「是!我知道了!」
他在哪兒點頭哈腰地說完,掛了電話,垂頭喪氣地低下頭有些煩躁地揉亂頭髮。
「干!」
瞥了一眼公寓方向,咂了咂嘴,搖搖晃晃地站起身,丟下菸頭,往附近的一家居酒屋走去。
組裡既然給報銷,那肯定不能委屈了自己。
......
邊川會事務所,會長辦公室。
天花板上的四組節能燈將整個辦公室照的通明,室內陳設與一般的小公司沒什麼區別,一張黑色皮革沙發,兩株盆栽,百葉窗,以及一張厚重的木製辦公桌。
辦公桌後坐著一個看上去五十來歲的男人,正是邊川會會長寺岡義時。
寺岡義時此時正坐在辦公桌後對電話另一頭的田村慎吾下達指令,背後的牆上掛著一副漢字書法,龍飛鳳舞寫著忠義智信四個大字。
他掛完電話後坐在老闆椅上伸個懶腰,看了眼時間,發現已經是晚上十一點。
已經這麼晚了嗎。
寺岡義時有些心累地揉了揉疲憊的臉,起身準備下班回家。
如今黑道的日子不好過,得努力接活獲得足夠進項才能發展,期間還要注意一個度的把握,既能滿足僱主又不至於被警察逮住,有種耗子鑽風箱,兩頭受氣的感覺。
但不管怎麼說,邊川會百十來號人的生計全擔在自己身上,作為會長還得勵精圖治才行。
正要走出辦公室,正巧碰上要開門進來的邊川會若頭高崎獅童。
「會長。」高崎獅童躬身行禮。
「獅童,我正要下班,一起去居酒屋喝一杯?」
寺岡義時攬著他的肩膀笑著說道,但發現高崎獅童神色嚴肅,笑容逐漸消失。
「發生什麼事了?」
高崎獅童沉聲回答:「我們的人被打了,黑田、正介和雄馬他們受了重傷,一人被打斷了一條腿,現在在醫院裡。」
「什麼?!」
邊川會攏共就那麼幾十號人,由於法令漸漸嚴苛,令和平成以來願意加入黑道的年輕人越來越少。

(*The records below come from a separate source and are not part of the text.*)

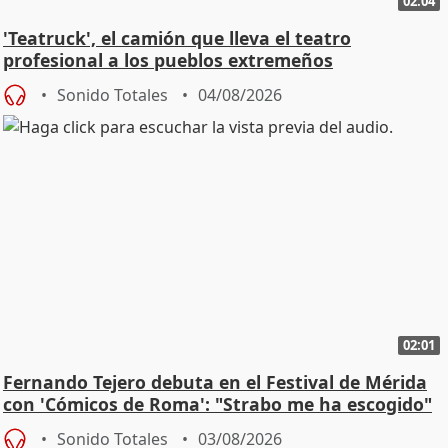
02:04
'Teatruck', el camión que lleva el teatro
profesional a los pueblos extremeños
Sonido Totales
04/08/2026
02:01
Fernando Tejero debuta en el Festival de Mérida
con 'Cómicos de Roma': "Strabo me ha escogido"
Sonido Totales
03/08/2026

這一下莫名其妙損失三個,還有一個是舍弟頭這種中高層幹部,損失可以說很大了。
「怎麼回事,最近我們邊川會和別的組沒什麼摩擦啊?」
「暫時還不知道,黑田他們是被一個醉漢發現的,被丟在南千住那邊的巷子裡,現場清理得很乾淨,他們搞不好惹到什麼不好惹的人了。」
「這樣麼......我先去醫院看看他們,麻煩獅童你帶著小弟看顧一下事務所。」
寺岡義時說罷帶了三個小弟連夜驅車來到醫院。
作為一個合格的老大,自己的人被打了第一時間應該是去看望小弟,而非興師報仇,這點他還是懂的。
再就是現在連仇人是誰都不知道,得先去問問黑田他們。
寺岡義時在護士站那邊打聽過後來到黑田武他們所在的病房。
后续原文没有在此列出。